Ungewöhnlich und mutig

01.04.2014

Von Wilhelm Koch gestalteter Brunnen soll Hirschauer Marktplatz schmücken

Hirschau. (ads) Im Zuge der Marktplatzneugestaltung ist geplant, das Areal mit einem künstlerisch gestalteten Brunnen aufzuwerten. Sieben Künstler aus der Oberpfalz und Niederbayern reichten ihre Vorschläge dazu ein. Als ungewöhnliche und mutige Darstellung der geforderten Themen „Hirschauer Stückl" und „Goldene Straße" wertete die Jury des Kunstwettbewerbs den Monte-Hirschau-Brunnen, mit dem der Künstler und Grafiker Wilhelm Koch aus Etsdorf das Preisgericht überzeugte und sich so den ersten Platz sicherte.

Die Meinungen zu dem Entwurf gehen bei den Entscheidungsträgern im Stadtrat allerdings etwas auseinander und die Vorschläge über die weitere Vorgehensweise reichten von der Begeisterung für den Wettbewerbssieger über einen Bürgerentscheid bis hin zur Kreation eines Brunnens aus den Elementen der vorgeschlagenen Kunstwerke.
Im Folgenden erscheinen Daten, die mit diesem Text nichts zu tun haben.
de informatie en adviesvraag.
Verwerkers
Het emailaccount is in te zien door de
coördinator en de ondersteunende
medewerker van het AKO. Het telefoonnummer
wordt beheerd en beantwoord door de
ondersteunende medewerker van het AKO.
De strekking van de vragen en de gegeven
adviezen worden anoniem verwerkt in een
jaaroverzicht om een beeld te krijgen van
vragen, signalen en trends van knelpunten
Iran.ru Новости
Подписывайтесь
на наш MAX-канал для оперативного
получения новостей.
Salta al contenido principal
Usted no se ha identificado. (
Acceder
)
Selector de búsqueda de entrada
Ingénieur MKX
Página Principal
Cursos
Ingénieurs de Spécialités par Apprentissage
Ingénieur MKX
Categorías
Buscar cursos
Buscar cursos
Die siebenköpfige Jury bildeten der Vorsitzende des Berufsverbandes bildender Künstler, Ludwig Bäuml aus Regensburg, der Freie Künstler Helmut Langhammer aus Pressath sowie Bürgermeister Hans Drexler und Vertreter der Stadtratsfraktionen.

Die Arbeit Wilhelm Kochs wurde folgendermaßen beurteilt: „Der Monte-Hirschau-Brunnen greift in seiner Aussage nicht nur die beiden vorgegebenen Themen auf, er integriert zusätzlich die Ortsbezeichnung Hirschau und die markante Hirschauer Besonderheit, den Monte Kaolino und illustriert diese bildhaft." Der Monte Kaolino wird als kreisrunder Kegel dargestellt, dessen Oberfläche aus weißem Hartporzellanmosaik besteht. 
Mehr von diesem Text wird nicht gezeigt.